Reputation: 883
As shown in the below code, I am reading a JSON file into a dataframe and then selecting some fields from that dataframe into another one.
df_record = spark.read.json("path/to/file.JSON",multiLine=True)
df_basicInfo = df_record.select(col("key1").alias("ID"), \
col("key2").alias("Status"), \
col("key3.ResponseType").alias("ResponseType"), \
col("key3.someIndicator").alias("SomeIndicator") \
)
Issue is that some times, the JSON file does not have some of the keys that I try to fetch - like ResponseType
. So it ends up throwing errors like:
org.apache.spark.sql.AnalysisException: No such struct field ResponseType
How can I get around this issue without forcing a schema at the time of read? is it possible to make it return a NULL under that column when it is not available?
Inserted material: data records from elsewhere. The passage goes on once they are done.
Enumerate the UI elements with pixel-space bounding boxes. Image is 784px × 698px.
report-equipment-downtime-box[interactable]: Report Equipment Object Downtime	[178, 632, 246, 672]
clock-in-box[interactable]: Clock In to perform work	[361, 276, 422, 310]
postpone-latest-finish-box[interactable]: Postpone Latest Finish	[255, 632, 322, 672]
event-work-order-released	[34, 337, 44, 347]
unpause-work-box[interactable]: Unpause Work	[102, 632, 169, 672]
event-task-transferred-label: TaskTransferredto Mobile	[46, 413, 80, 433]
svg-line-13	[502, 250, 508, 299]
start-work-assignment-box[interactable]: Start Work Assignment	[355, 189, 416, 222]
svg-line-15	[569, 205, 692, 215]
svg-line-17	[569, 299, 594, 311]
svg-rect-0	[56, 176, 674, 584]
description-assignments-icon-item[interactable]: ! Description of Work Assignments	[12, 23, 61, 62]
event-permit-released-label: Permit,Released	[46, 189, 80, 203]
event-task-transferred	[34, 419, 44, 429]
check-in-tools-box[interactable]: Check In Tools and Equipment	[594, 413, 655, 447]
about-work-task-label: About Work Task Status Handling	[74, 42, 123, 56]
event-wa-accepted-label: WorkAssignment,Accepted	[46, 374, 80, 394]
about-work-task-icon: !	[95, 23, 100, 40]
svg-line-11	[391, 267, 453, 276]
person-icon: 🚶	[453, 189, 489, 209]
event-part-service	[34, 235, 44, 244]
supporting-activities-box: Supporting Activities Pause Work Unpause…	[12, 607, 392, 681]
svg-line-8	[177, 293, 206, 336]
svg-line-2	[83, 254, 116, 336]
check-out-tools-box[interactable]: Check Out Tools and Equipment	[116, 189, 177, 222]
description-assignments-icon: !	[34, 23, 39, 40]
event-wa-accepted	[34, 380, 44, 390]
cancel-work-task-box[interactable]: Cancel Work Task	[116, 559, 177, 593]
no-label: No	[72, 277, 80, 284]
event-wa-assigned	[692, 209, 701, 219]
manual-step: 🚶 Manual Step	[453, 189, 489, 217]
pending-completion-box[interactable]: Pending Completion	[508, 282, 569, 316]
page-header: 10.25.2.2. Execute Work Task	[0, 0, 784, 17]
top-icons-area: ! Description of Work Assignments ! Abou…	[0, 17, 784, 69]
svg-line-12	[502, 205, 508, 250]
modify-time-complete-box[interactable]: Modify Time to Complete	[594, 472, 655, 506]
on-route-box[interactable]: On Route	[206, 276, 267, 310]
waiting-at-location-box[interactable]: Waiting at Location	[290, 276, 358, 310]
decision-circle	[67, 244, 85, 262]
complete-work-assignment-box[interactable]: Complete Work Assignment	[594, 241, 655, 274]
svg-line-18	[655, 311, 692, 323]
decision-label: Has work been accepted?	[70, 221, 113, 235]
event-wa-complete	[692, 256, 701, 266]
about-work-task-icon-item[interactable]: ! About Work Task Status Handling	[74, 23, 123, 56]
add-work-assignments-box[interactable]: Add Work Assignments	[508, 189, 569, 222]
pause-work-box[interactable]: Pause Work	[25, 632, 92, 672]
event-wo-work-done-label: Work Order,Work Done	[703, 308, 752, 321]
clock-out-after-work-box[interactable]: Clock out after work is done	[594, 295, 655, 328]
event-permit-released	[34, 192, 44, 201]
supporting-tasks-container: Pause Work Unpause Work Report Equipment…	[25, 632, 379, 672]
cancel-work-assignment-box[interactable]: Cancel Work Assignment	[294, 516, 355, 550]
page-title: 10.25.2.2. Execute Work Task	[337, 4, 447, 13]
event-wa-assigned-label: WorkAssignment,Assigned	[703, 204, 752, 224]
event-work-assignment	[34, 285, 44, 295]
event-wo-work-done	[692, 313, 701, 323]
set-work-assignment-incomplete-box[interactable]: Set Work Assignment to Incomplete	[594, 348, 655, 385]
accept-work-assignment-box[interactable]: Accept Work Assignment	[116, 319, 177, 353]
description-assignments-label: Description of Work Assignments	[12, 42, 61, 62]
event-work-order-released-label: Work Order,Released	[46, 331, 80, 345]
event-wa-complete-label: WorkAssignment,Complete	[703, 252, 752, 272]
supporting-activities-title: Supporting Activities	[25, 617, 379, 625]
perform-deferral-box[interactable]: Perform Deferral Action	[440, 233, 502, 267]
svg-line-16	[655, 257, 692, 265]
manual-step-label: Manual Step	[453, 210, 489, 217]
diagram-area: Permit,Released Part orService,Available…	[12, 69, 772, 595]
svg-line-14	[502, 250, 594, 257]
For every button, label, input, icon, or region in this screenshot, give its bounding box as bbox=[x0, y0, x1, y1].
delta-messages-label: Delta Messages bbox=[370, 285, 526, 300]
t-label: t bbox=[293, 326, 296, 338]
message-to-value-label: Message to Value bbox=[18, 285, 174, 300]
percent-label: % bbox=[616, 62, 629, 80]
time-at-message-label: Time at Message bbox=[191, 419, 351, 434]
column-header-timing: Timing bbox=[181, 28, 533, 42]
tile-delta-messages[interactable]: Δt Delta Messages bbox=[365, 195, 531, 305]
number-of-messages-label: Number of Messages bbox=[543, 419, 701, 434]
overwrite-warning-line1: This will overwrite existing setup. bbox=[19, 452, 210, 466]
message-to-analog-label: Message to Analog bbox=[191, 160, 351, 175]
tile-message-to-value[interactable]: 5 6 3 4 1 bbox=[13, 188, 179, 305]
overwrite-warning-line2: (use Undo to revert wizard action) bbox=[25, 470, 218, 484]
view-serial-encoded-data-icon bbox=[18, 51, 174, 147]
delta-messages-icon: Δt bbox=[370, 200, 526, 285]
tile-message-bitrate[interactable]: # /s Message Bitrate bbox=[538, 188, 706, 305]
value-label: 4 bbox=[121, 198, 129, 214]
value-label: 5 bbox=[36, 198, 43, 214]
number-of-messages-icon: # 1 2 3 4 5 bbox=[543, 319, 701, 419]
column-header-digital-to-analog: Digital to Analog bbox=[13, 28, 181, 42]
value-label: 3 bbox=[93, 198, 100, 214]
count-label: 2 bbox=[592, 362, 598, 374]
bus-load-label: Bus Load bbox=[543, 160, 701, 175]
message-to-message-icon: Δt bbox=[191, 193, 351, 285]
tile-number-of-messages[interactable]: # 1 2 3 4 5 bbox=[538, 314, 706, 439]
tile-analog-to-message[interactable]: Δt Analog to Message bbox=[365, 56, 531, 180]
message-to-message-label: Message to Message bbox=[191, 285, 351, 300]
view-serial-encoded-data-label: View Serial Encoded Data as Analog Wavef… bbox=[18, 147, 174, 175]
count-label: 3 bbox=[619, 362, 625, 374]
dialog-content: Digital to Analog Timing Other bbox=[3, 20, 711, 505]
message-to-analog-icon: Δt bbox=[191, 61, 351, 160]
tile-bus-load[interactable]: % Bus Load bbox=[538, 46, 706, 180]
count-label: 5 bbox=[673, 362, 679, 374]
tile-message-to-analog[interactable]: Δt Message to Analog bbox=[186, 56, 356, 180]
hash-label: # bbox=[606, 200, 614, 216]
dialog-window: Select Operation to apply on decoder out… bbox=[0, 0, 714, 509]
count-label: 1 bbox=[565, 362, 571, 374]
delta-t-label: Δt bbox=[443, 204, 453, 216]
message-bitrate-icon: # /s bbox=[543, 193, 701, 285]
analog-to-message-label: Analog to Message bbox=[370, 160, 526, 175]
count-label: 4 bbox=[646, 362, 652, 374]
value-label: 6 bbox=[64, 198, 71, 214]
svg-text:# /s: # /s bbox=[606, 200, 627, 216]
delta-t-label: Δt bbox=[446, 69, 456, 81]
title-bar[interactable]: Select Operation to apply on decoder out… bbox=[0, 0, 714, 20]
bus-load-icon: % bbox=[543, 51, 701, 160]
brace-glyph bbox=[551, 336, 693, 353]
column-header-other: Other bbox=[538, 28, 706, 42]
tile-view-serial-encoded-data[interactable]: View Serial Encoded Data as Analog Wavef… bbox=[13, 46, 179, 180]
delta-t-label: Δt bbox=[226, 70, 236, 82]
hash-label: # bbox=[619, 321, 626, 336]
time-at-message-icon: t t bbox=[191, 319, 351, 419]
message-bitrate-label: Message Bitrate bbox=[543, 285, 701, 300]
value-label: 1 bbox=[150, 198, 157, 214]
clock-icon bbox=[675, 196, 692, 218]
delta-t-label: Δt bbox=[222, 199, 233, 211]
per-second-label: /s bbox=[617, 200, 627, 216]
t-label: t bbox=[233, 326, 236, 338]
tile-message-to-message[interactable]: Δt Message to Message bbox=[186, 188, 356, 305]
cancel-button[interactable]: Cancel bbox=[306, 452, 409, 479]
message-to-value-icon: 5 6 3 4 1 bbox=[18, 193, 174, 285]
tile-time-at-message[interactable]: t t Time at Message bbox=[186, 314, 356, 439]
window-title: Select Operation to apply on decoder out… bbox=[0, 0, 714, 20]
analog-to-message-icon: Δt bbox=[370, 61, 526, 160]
how do I detect if a spark dataframe has a column Does mention how to detect if a column is available in a dataframe. This question, however, is about how to use that function.
Upvotes: 14
Views: 38739
Reputation: 1
Another way to do this is casting your struct type column to string and using the get_json_object function. It can handle unknown fields. eg:
from pyspark.sql.functions import get_json_object
df_record.select(get_json_object(df_record.key3.cast("string"),'$. ResponseType').alias('ResponseType'))
The output will always be string. The string 'null' will be the column value where the required field is not found
Upvotes: 0
Reputation:
Using has_column
function define here by zero323 and general guidelines about adding empty columns either
from pyspark.sql.functions import lit, col, when
from pyspark.sql.types import *
if has_column(df_record, "key3.ResponseType"):
df_basicInfo = df_record.withColumn("ResponseType", col("key3.ResponseType"))
else:
# Adjust types according to your needs
df_basicInfo = df_record.withColumn("ResponseType", lit(None).cast("string"))
Adjust types according to your requirements, and repeat process for the remaining columns.
Alternatively define a schema that covers all desired types:
schema = StructType([
StructField("key1", StringType()),
StructField("key2", StringType()),
StructField("key2", StructType([
StructField("ResponseType", StringType()),
StructField("someIndicator", StringType()),
]))
])
df_record = spark.read.schema(schema).json("path/to/file.JSON",multiLine=True)
(once again adjust the types), and use your current code.
Upvotes: 14
Reputation: 7406
I saw many confusing answers, so I hope this helps in Pyspark
, here is how you do it! Create a function to check on the columns and keep checking each column to see if it exists, if not replace it with None
or a relevant datatype value.
from pyspark.sql.utils import AnalysisException
from pyspark.sql.functions import lit, col, when
def has_column(df, col):
try:
df[col]
return True
except AnalysisException:
return False
Now, as mentioned in the question
df_record = spark.read.json("path/to/file.JSON",multiLine=True)
df_new = df_record
if has_column(df_new, "data.col1"):
df_new = df_new.withColumn("col_1", col("data.col1"))
else:
df_new = df_new.withColumn("col_1", lit(None).cast("string"))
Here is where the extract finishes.